Fitting a machine learning model com in 3 steps:

0. create a baseline
1. Beat the baseline by overfitting a larger model
2. Reduce overfitting


ways to induce overfitting:
* increase the number of conv layers
* increate the number of conv filters
* add another dense layer to the output of our flattened layer

Reduce overfitting:
* add data augmentation
* add regularization layers (such as MaxPool2D
* Add more data...

>**note:** reducing overfitting is also known as **regularization**

In [None]:
#Create the model (this is going to be our new baseline)

model_5 = Sequential([
    Conv2D(10,3,activation = "relu", input_shape=(224,224,3)),
    MaxPool2D(pool_size=2),
    Conv2D(10,3,activation="relu"),
    MaxPool2D(),
    Conv2D(10,3,activation="relu"),
    MaxPool2D(),
    Flatten(),
    Dense(1, activation="sigmoid")
])

In [None]:
#Compile the model
model_5.compile(loss="binary_crossentropy",
                optimizer = Adam(),
                metrics=["accuracy"])

history_5 = model_5.fit(train_data,
                        epochs = 5,
                        steps_per_epoch=len(train_data),
                        validation_data = test_data,
                        validation_steps = len(test_data))

In [None]:
#get a summary of or model with max pooling
model_5.summary()

In [None]:
#plot loss curves
plot_loss_curves(history_5)

### opening our bag of tricks and finding data augmentation

In [None]:
#Create ImageDataGenerator training instance with data augmentation

train_datagen_augmented = ImageDataGenerator(rescale=1/255.,
                                             rotation_range=0.2, #how much do you want to rotate an image
                                             shear_range=0.2, # how much do you want to shear an image
                                             zoom_range=0.2, #zoom in randomly an image
                                             width_shift_range=0.2, #move random in x-axis
                                             height_shift_range = 0.2, #move random in y-axis
                                             horizontal_flip=True) #do you want to flip an image
#Create ImageDataGenerator without data augmentation
train_datagen = ImageDataGenerator(rescale = 1/255.)

#create ImageDataGenerator for test data
test_datagen = ImageDataGenerator(rescale=1/255.)


>**Question:** what is data augmentation?

Data augmentation is the process of altering our training data, leading it to have more diversity and in turn allowing our models to learn more generalizable (hopefully) patterns.

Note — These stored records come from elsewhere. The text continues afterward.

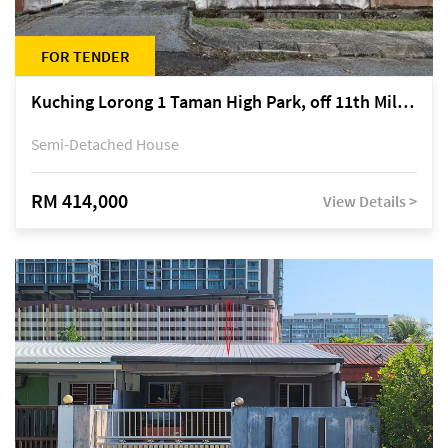
FOR TENDER
Kuching Lorong 1 Taman High Park, off 11th Mile Jalan Kuching-Serian
Semi-Detached House
RM 414,000
View Details >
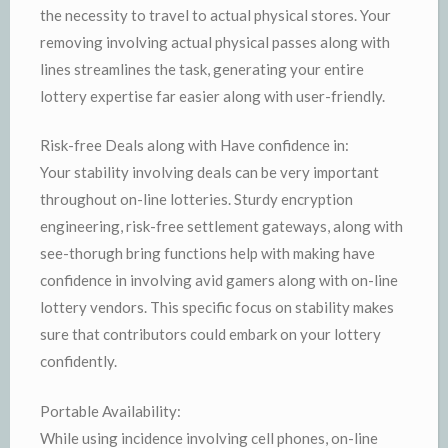
the necessity to travel to actual physical stores. Your
removing involving actual physical passes along with
lines streamlines the task, generating your entire
lottery expertise far easier along with user-friendly.
Risk-free Deals along with Have confidence in:
Your stability involving deals can be very important
throughout on-line lotteries. Sturdy encryption
engineering, risk-free settlement gateways, along with
see-thorugh bring functions help with making have
confidence in involving avid gamers along with on-line
lottery vendors. This specific focus on stability makes
sure that contributors could embark on your lottery
confidently.
Portable Availability:
While using incidence involving cell phones, on-line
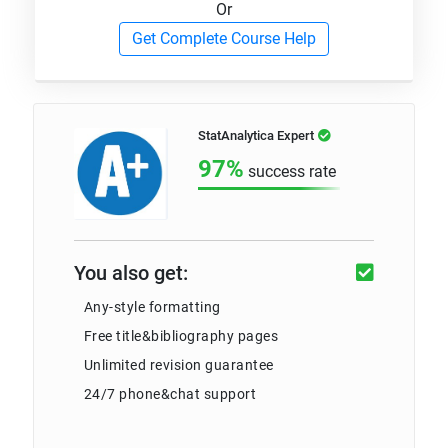
Or
Get Complete Course Help
StatAnalytica Expert
97%
success rate
You also get:
Any-style formatting
Free title&bibliography pages
Unlimited revision guarantee
24/7 phone&chat support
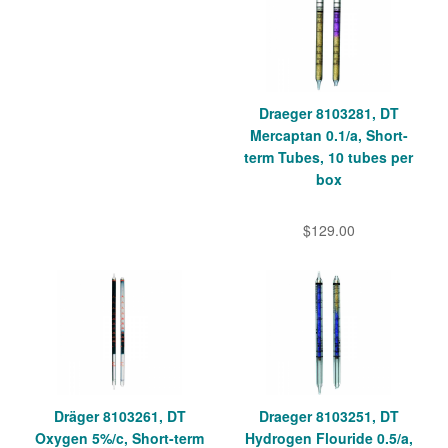
Draeger 8103281, DT
Mercaptan 0.1/a, Short-
term Tubes, 10 tubes per
box
$129.00
Dräger 8103261, DT
Draeger 8103251, DT
Oxygen 5%/c, Short-term
Hydrogen Flouride 0.5/a,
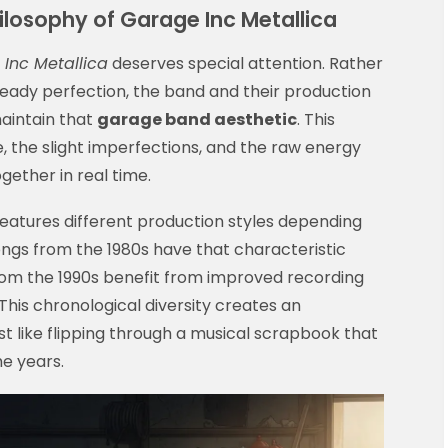
ilosophy of Garage Inc Metallica
Inc Metallica
deserves special attention. Rather
ready perfection, the band and their production
aintain that
garage band aesthetic
. This
 the slight imperfections, and the raw energy
ether in real time.
eatures different production styles depending
ngs from the 1980s have that characteristic
from the 1990s benefit from improved recording
This chronological diversity creates an
st like flipping through a musical scrapbook that
e years.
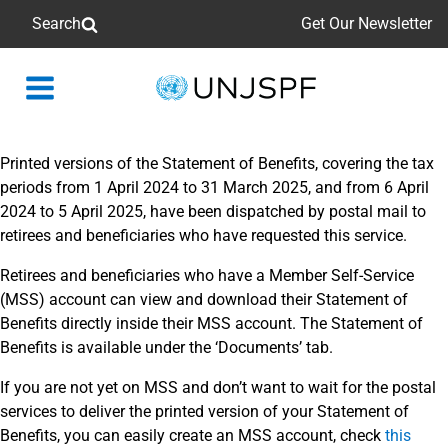
Search
Get Our Newsletter
Back
to
homepage
Printed versions of the Statement of Benefits, covering the tax
periods from 1 April 2024 to 31 March 2025, and from 6 April
2024 to 5 April 2025, have been dispatched by postal mail to
retirees and beneficiaries who have requested this service.
Retirees and beneficiaries who have a Member Self-Service
(MSS) account can view and download their Statement of
Benefits directly inside their MSS account. The Statement of
Benefits is available under the ‘Documents’ tab.
If you are not yet on MSS and don’t want to wait for the postal
services to deliver the printed version of your Statement of
Benefits, you can easily create an MSS account, check
this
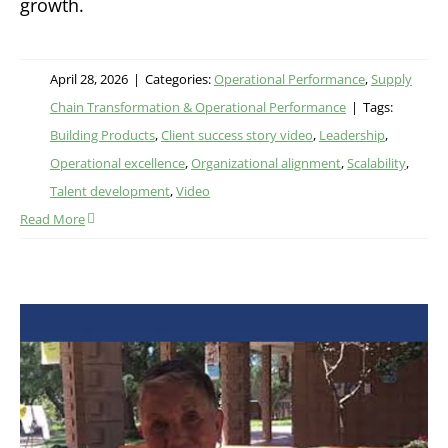
growth.
April 28, 2026
|
Categories:
Operational Performance
,
Supply
Chain Transformation & Operational Performance
|
Tags:
Building Products
,
Client success story video
,
Leadership
,
Operational excellence
,
Organizational alignment
,
Scalability
,
Talent development
,
Video
Read More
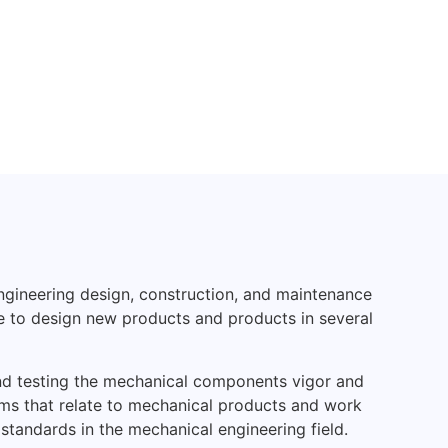
ngineering design, construction, and maintenance
e to design new products and products in several
nd testing the mechanical components vigor and
ems that relate to mechanical products and work
 standards in the mechanical engineering field.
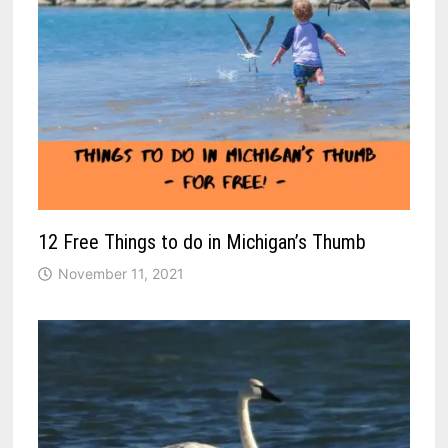
12 Free Things to do in Michigan’s Thumb
November 11, 2021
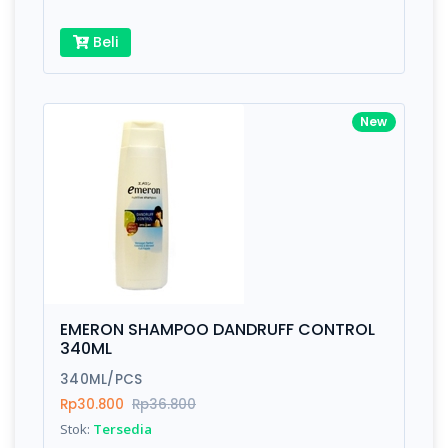
Beli
New
EMERON SHAMPOO DANDRUFF CONTROL
340ML
340ML/PCS
Rp30.800
Rp36.800
Stok:
Tersedia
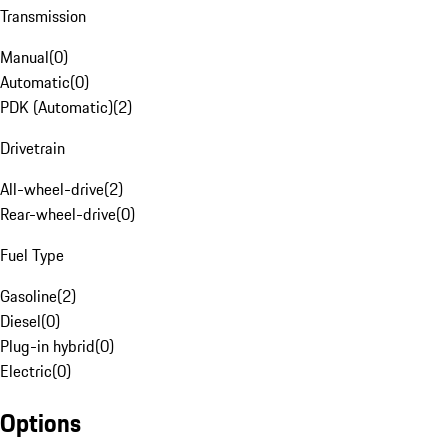
Transmission
Manual
(
0
)
Automatic
(
0
)
PDK (Automatic)
(
2
)
Drivetrain
All-wheel-drive
(
2
)
Rear-wheel-drive
(
0
)
Fuel Type
Gasoline
(
2
)
Diesel
(
0
)
Plug-in hybrid
(
0
)
Electric
(
0
)
Options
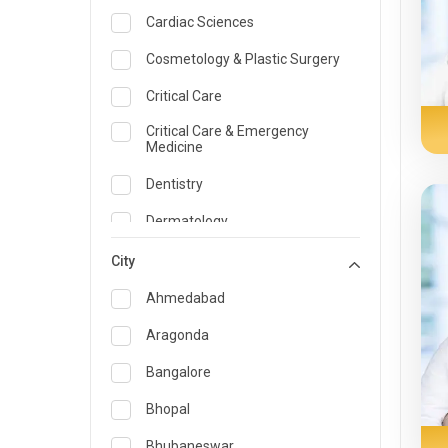
Cardiac Sciences
Cosmetology & Plastic Surgery
Critical Care
Critical Care & Emergency
Medicine
Dentistry
Dermatology
Dietician and Nutrition
City
Emergency Medicine
Ahmedabad
Endocrinology & Diabetes Care
Aragonda
ENT
Bangalore
Family Medicine Specialist
Bhopal
Gastroenterology & Hepatology
Bhubaneswar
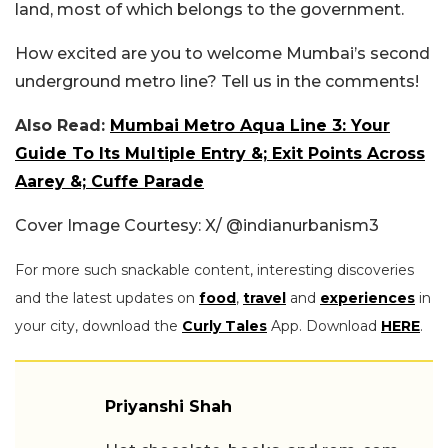
land, most of which belongs to the government.
How excited are you to welcome Mumbai’s second
underground metro line? Tell us in the comments!
Also Read:
Mumbai Metro Aqua Line 3: Your
Guide To Its Multiple Entry &; Exit Points Across
Aarey &; Cuffe Parade
Cover Image Courtesy: X/ @indianurbanism3
For more such snackable content, interesting discoveries
and the latest updates on
food
,
travel
and
experiences
in
your city, download the
Curly Tales
App. Download
HERE
.
Priyanshi Shah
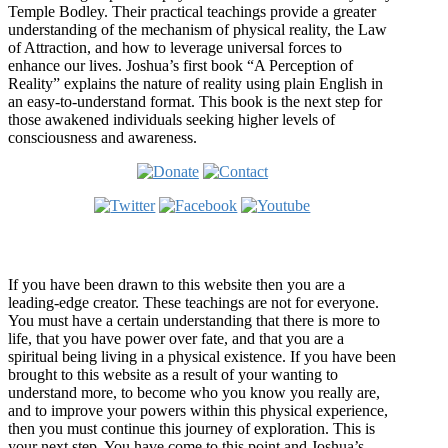
Temple Bodley. Their practical teachings provide a greater
understanding of the mechanism of physical reality, the Law
of Attraction, and how to leverage universal forces to
enhance our lives. Joshua’s first book “A Perception of
Reality” explains the nature of reality using plain English in
an easy-to-understand format. This book is the next step for
those awakened individuals seeking higher levels of
consciousness and awareness.
Welcome
If you have been drawn to this website then you are a
leading-edge creator. These teachings are not for everyone.
You must have a certain understanding that there is more to
life, that you have power over fate, and that you are a
spiritual being living in a physical existence. If you have been
brought to this website as a result of your wanting to
understand more, to become who you know you really are,
and to improve your powers within this physical experience,
then you must continue this journey of exploration. This is
your next step. You have come to this point and Joshua’s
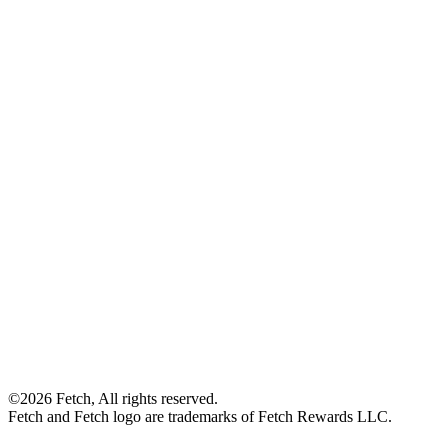
©2026 Fetch, All rights reserved.
Fetch and Fetch logo are trademarks of Fetch Rewards LLC.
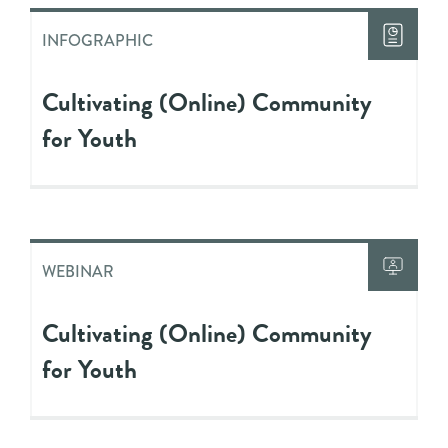
INFOGRAPHIC
Cultivating (Online) Community
for Youth
WEBINAR
Cultivating (Online) Community
for Youth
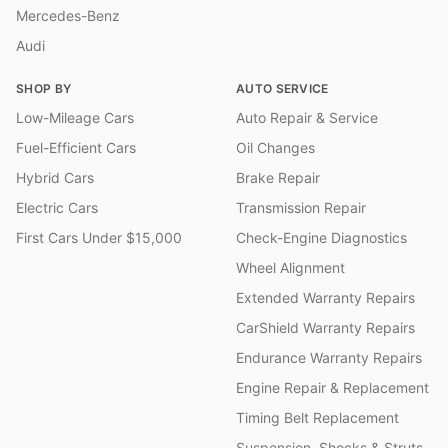
Mercedes-Benz
Audi
SHOP BY
AUTO SERVICE
Low-Mileage Cars
Auto Repair & Service
Fuel-Efficient Cars
Oil Changes
Hybrid Cars
Brake Repair
Electric Cars
Transmission Repair
First Cars Under $15,000
Check-Engine Diagnostics
Wheel Alignment
Extended Warranty Repairs
CarShield Warranty Repairs
Endurance Warranty Repairs
Engine Repair & Replacement
Timing Belt Replacement
Suspension, Shocks & Struts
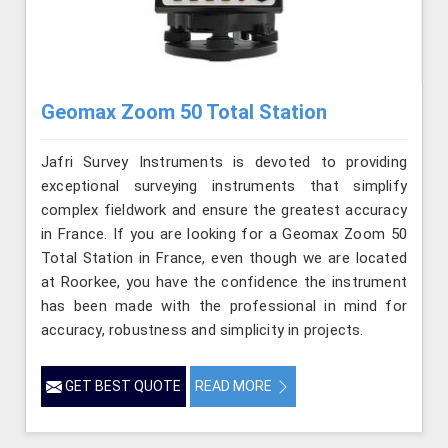
Geomax Zoom 50 Total Station
Jafri Survey Instruments is devoted to providing
exceptional surveying instruments that simplify
complex fieldwork and ensure the greatest accuracy
in France. If you are looking for a Geomax Zoom 50
Total Station in France, even though we are located
at Roorkee, you have the confidence the instrument
has been made with the professional in mind for
accuracy, robustness and simplicity in projects.
GET BEST QUOTE
READ MORE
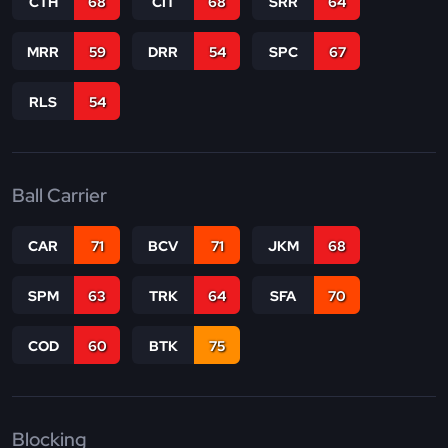
CTH
68
CIT
68
SRR
64
MRR
59
DRR
54
SPC
67
RLS
54
Ball Carrier
CAR
71
BCV
71
JKM
68
SPM
63
TRK
64
SFA
70
COD
60
BTK
75
Blocking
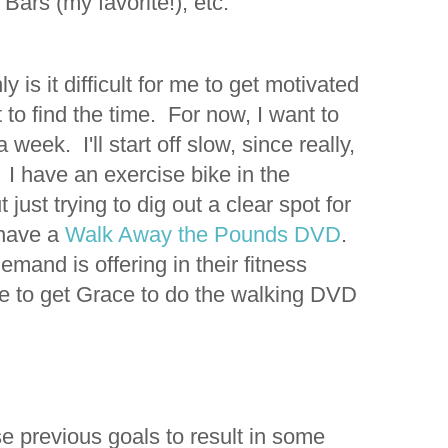
Bars (my favorite!), etc.
ly is it difficult for me to get motivated
lt to find the time. For now, I want to
week. I'll start off slow, since really,
have an exercise bike in the
just trying to dig out a clear spot for
 have a
Walk Away the Pounds DVD
.
mand is offering in their fitness
le to get Grace to do the walking DVD
se previous goals to result in some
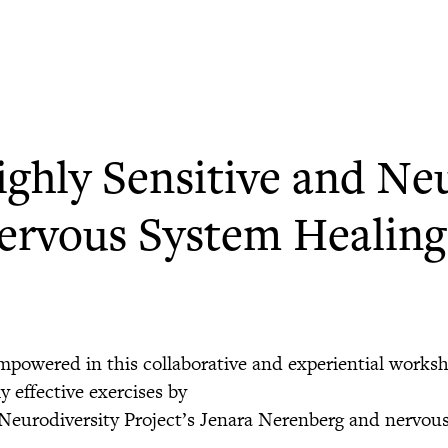
ighly Sensitive and Ne
ervous System Healing 
mpowered in this collaborative and experiential works
y effective exercises by
Neurodiversity Project’s Jenara Nerenberg and nervous 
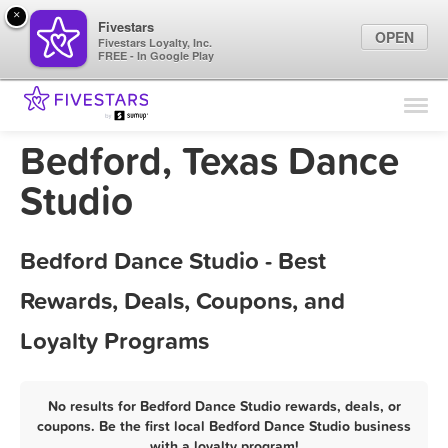
×
Fivestars
OPEN
Fivestars Loyalty, Inc.
FREE - In Google Play
Find Locations
For Businesses
Bedford, Texas Dance
Marketing Tips
Studio
Sign In
Bedford Dance Studio - Best
Rewards, Deals, Coupons, and
Loyalty Programs
No results for Bedford Dance Studio rewards, deals, or
coupons. Be the first local Bedford Dance Studio business
with a loyalty program!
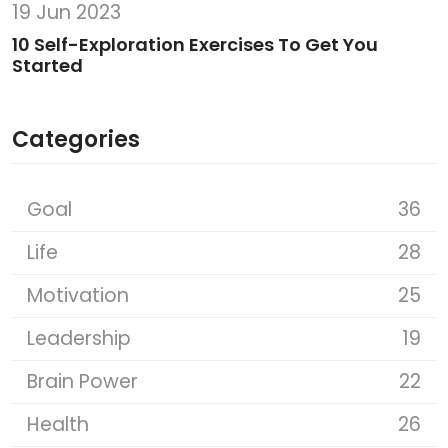
19 Jun 2023
10 Self-Exploration Exercises To Get You
Started
Categories
Goal
36
Life
28
Motivation
25
Leadership
19
Brain Power
22
Health
26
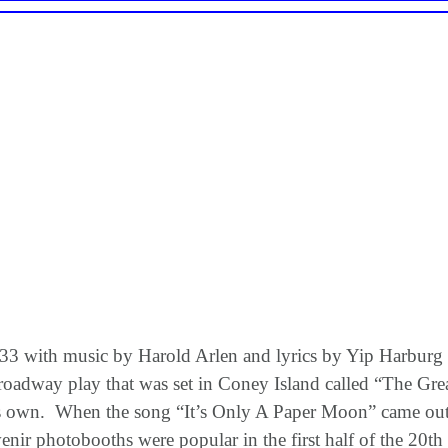
 with music by Harold Arlen and lyrics by Yip Harburg and
roadway play that was set in Coney Island called “The G
f its own. When the song “It’s Only A Paper Moon” came o
enir photobooths were popular in the first half of the 20t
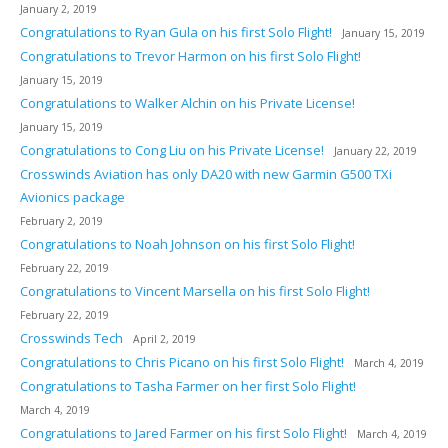
January 2, 2019
Congratulations to Ryan Gula on his first Solo Flight!
January 15, 2019
Congratulations to Trevor Harmon on his first Solo Flight!
January 15, 2019
Congratulations to Walker Alchin on his Private License!
January 15, 2019
Congratulations to Cong Liu on his Private License!
January 22, 2019
Crosswinds Aviation has only DA20 with new Garmin G500 TXi
Avionics package
February 2, 2019
Congratulations to Noah Johnson on his first Solo Flight!
February 22, 2019
Congratulations to Vincent Marsella on his first Solo Flight!
February 22, 2019
Crosswinds Tech
April 2, 2019
Congratulations to Chris Picano on his first Solo Flight!
March 4, 2019
Congratulations to Tasha Farmer on her first Solo Flight!
March 4, 2019
Congratulations to Jared Farmer on his first Solo Flight!
March 4, 2019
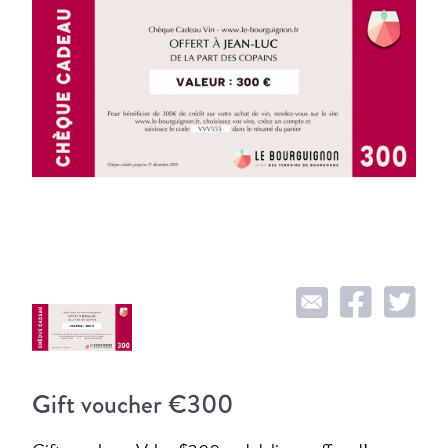
Gift voucher €300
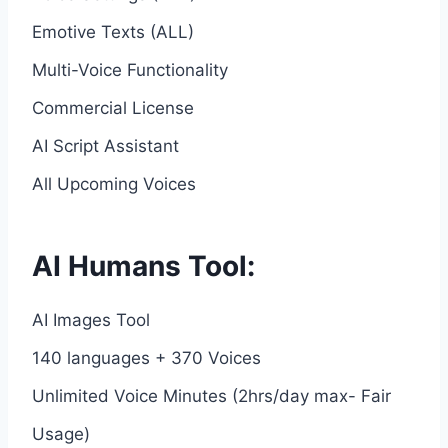
Emotive Texts (ALL)
Multi-Voice Functionality
Commercial License
AI Script Assistant
All Upcoming Voices
AI Humans Tool:
AI Images Tool
140 languages + 370 Voices
Unlimited Voice Minutes (2hrs/day max- Fair
Usage)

Altering might means adjusting the rotation of an image, flipping it or cropping it....

Let's write some code to visulaize data augmentation..

In [None]:
IMG_SIZE = (224,224)


#import data and augment it from training directory
print("augmented training data")

train_data_augmented = train_datagen_augmented.flow_from_directory(train_dir,
                                                                   target_size= IMG_SIZE,
                                                                   batch_size = 32,
                                                                   class_mode="binary",
                                                                   shuffle=False) #for demonstation purposes only

#create non-augmented train data batches
print("non-augmented train data")
train_data = train_datagen.flow_from_directory(train_dir,
                                               target_size=IMG_SIZE,
                                               batch_size=32,
                                               class_mode="binary",
                                               shuffle=False)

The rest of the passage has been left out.